4

I'm trying to extract the audio from a pytube video, then convert it into wav format. For extracting the audio from the video, I tried to use moviepy, but I can't find a way to open a video file from bytes with VideoFileClip. I don't want to keep saving files then reading them.

My attempt:

from pytube import YouTube
import moviepy.editor as mp

yt_video = BytesIO()
yt_audio = BytesIO()

yt = YouTube(text)
videoStream = yt.streams.get_highest_resolution()
videoStream.stream_to_buffer(yt_video) # save video to buffer

my_clip = mp.VideoFileClip(yt_video) # processing video 

my_clip.audio.write_audiofile(yt_audio) # extracting audio from video
MmBaguette
  • 340
  • 3
  • 13

1 Answers1

6

You can get the URL of the stream and extract the audio using ffmpeg-python.

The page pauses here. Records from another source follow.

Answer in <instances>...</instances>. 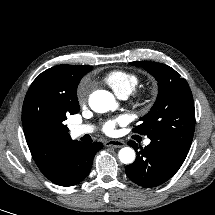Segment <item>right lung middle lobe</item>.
I'll return each mask as SVG.
<instances>
[{
    "label": "right lung middle lobe",
    "instance_id": "1",
    "mask_svg": "<svg viewBox=\"0 0 215 215\" xmlns=\"http://www.w3.org/2000/svg\"><path fill=\"white\" fill-rule=\"evenodd\" d=\"M41 74L26 94L23 111L33 124L45 131H67L64 121L79 111L76 90L81 77L70 73L68 65H57Z\"/></svg>",
    "mask_w": 215,
    "mask_h": 215
}]
</instances>
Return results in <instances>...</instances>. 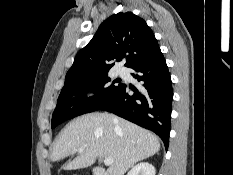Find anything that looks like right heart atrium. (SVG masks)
<instances>
[{
	"mask_svg": "<svg viewBox=\"0 0 233 175\" xmlns=\"http://www.w3.org/2000/svg\"><path fill=\"white\" fill-rule=\"evenodd\" d=\"M85 95L88 96V97H93L96 95V91L95 89L91 88V87H88L85 89L84 91Z\"/></svg>",
	"mask_w": 233,
	"mask_h": 175,
	"instance_id": "1",
	"label": "right heart atrium"
}]
</instances>
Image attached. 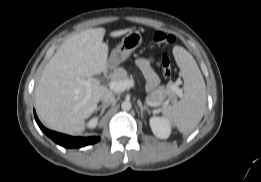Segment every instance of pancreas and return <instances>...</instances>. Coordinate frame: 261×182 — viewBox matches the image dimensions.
<instances>
[{"instance_id": "obj_1", "label": "pancreas", "mask_w": 261, "mask_h": 182, "mask_svg": "<svg viewBox=\"0 0 261 182\" xmlns=\"http://www.w3.org/2000/svg\"><path fill=\"white\" fill-rule=\"evenodd\" d=\"M112 80L120 81V80H129V75L127 71L119 67L115 69L111 75ZM175 95L169 86H161L154 93L148 95L146 100L155 104L156 106L167 104L170 100H174Z\"/></svg>"}]
</instances>
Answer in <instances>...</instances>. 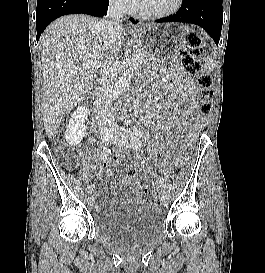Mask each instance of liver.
<instances>
[{"label":"liver","instance_id":"6515ba94","mask_svg":"<svg viewBox=\"0 0 265 273\" xmlns=\"http://www.w3.org/2000/svg\"><path fill=\"white\" fill-rule=\"evenodd\" d=\"M98 23V19L87 15L63 16L41 36L42 115L49 138L55 135L64 117L84 99L96 77L93 68L77 72L73 69L95 60L103 67L111 54L116 56L121 48L125 30L119 27L113 42L105 45Z\"/></svg>","mask_w":265,"mask_h":273}]
</instances>
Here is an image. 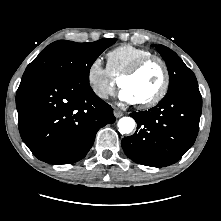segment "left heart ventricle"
<instances>
[{
	"label": "left heart ventricle",
	"mask_w": 221,
	"mask_h": 221,
	"mask_svg": "<svg viewBox=\"0 0 221 221\" xmlns=\"http://www.w3.org/2000/svg\"><path fill=\"white\" fill-rule=\"evenodd\" d=\"M163 82V69L157 61H151L136 75L123 79L121 87L128 90L136 103L150 99Z\"/></svg>",
	"instance_id": "1"
}]
</instances>
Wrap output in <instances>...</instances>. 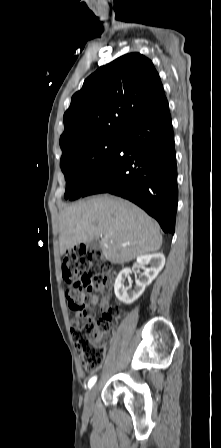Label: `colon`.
<instances>
[{"label": "colon", "mask_w": 221, "mask_h": 448, "mask_svg": "<svg viewBox=\"0 0 221 448\" xmlns=\"http://www.w3.org/2000/svg\"><path fill=\"white\" fill-rule=\"evenodd\" d=\"M62 274L70 284L66 292L68 307L80 313L83 322L72 328V338L87 371H96L105 357L106 336L111 329L117 306H111L101 318L95 319L89 308L92 292L109 289L113 275L111 263L96 249L77 246L65 253Z\"/></svg>", "instance_id": "1"}]
</instances>
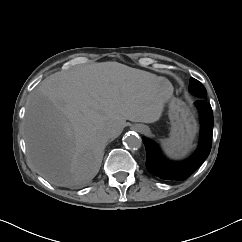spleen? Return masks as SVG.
<instances>
[{
  "instance_id": "1",
  "label": "spleen",
  "mask_w": 242,
  "mask_h": 242,
  "mask_svg": "<svg viewBox=\"0 0 242 242\" xmlns=\"http://www.w3.org/2000/svg\"><path fill=\"white\" fill-rule=\"evenodd\" d=\"M166 152H167L170 156H172V157H180V156H182V155H179V154L175 153L172 149H166Z\"/></svg>"
}]
</instances>
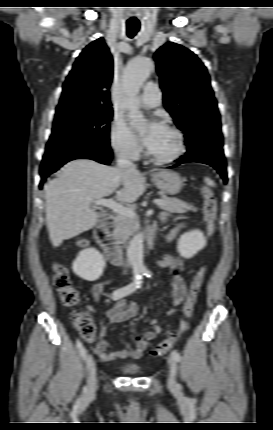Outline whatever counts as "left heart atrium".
I'll use <instances>...</instances> for the list:
<instances>
[{"label":"left heart atrium","mask_w":273,"mask_h":430,"mask_svg":"<svg viewBox=\"0 0 273 430\" xmlns=\"http://www.w3.org/2000/svg\"><path fill=\"white\" fill-rule=\"evenodd\" d=\"M163 129L164 127L156 121L151 122L147 126V129L142 136V142L149 150L155 146Z\"/></svg>","instance_id":"left-heart-atrium-1"}]
</instances>
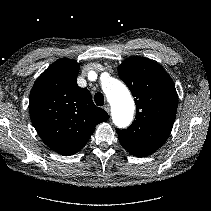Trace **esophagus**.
Here are the masks:
<instances>
[{
  "label": "esophagus",
  "instance_id": "34e87169",
  "mask_svg": "<svg viewBox=\"0 0 211 211\" xmlns=\"http://www.w3.org/2000/svg\"><path fill=\"white\" fill-rule=\"evenodd\" d=\"M104 110L109 114L110 113V106L108 104H106L104 106Z\"/></svg>",
  "mask_w": 211,
  "mask_h": 211
}]
</instances>
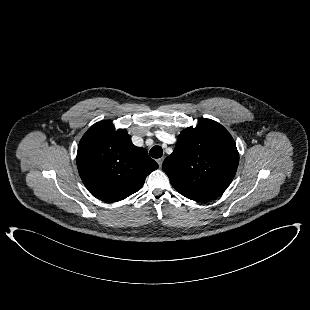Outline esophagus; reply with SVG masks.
Wrapping results in <instances>:
<instances>
[{
  "instance_id": "1",
  "label": "esophagus",
  "mask_w": 310,
  "mask_h": 310,
  "mask_svg": "<svg viewBox=\"0 0 310 310\" xmlns=\"http://www.w3.org/2000/svg\"><path fill=\"white\" fill-rule=\"evenodd\" d=\"M163 160H164V158L157 159V163H158L159 167L162 166Z\"/></svg>"
}]
</instances>
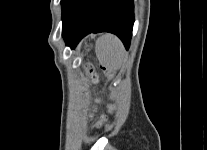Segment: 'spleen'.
<instances>
[{
	"label": "spleen",
	"mask_w": 207,
	"mask_h": 150,
	"mask_svg": "<svg viewBox=\"0 0 207 150\" xmlns=\"http://www.w3.org/2000/svg\"><path fill=\"white\" fill-rule=\"evenodd\" d=\"M96 54L101 64L116 71L122 66L124 47L116 36L104 34L96 41Z\"/></svg>",
	"instance_id": "obj_1"
}]
</instances>
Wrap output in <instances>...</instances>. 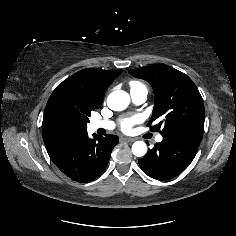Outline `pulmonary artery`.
I'll use <instances>...</instances> for the list:
<instances>
[{
	"mask_svg": "<svg viewBox=\"0 0 236 236\" xmlns=\"http://www.w3.org/2000/svg\"><path fill=\"white\" fill-rule=\"evenodd\" d=\"M131 98L136 104H142L147 100L148 92L145 89H134L130 91ZM91 127L93 130L97 129H113L114 124L110 121H98L95 120L91 123ZM163 140V136L161 134L157 135L155 138L156 142H161Z\"/></svg>",
	"mask_w": 236,
	"mask_h": 236,
	"instance_id": "pulmonary-artery-1",
	"label": "pulmonary artery"
}]
</instances>
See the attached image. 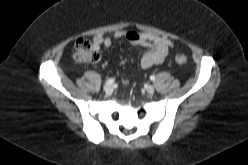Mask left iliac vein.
<instances>
[{
  "instance_id": "4c4485c4",
  "label": "left iliac vein",
  "mask_w": 248,
  "mask_h": 165,
  "mask_svg": "<svg viewBox=\"0 0 248 165\" xmlns=\"http://www.w3.org/2000/svg\"><path fill=\"white\" fill-rule=\"evenodd\" d=\"M145 89L149 94H153L155 92V88L152 85H147Z\"/></svg>"
}]
</instances>
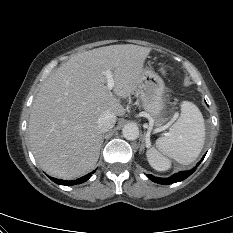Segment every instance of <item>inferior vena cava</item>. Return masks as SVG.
<instances>
[{
    "label": "inferior vena cava",
    "mask_w": 233,
    "mask_h": 233,
    "mask_svg": "<svg viewBox=\"0 0 233 233\" xmlns=\"http://www.w3.org/2000/svg\"><path fill=\"white\" fill-rule=\"evenodd\" d=\"M116 122V115L110 111L104 112L97 121L98 128L101 132H107Z\"/></svg>",
    "instance_id": "602c4592"
}]
</instances>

ffmpeg-python module executes FFmpeg as sub-process and reads the audio into memory buffer. FFmpeg transcode the audio to PCM codec in a WAC container (in memory buffer).
The audio is read from stdout pipe of the sub-process.

Here is a code sample:

from pytube import YouTube
import ffmpeg

text = 'https://www.youtube.com/watch?v=07m_bT5_OrU'

yt = YouTube(text)

# https://github.com/pytube/pytube/issues/301
stream_url = yt.streams.all()[0].url  # Get the URL of the video stream

# Probe the audio streams (use it in case you need information like sample rate):
#probe = ffmpeg.probe(stream_url)
#audio_streams = next((stream for stream in probe['streams'] if stream['codec_type'] == 'audio'), None)
#sample_rate = audio_streams['sample_rate']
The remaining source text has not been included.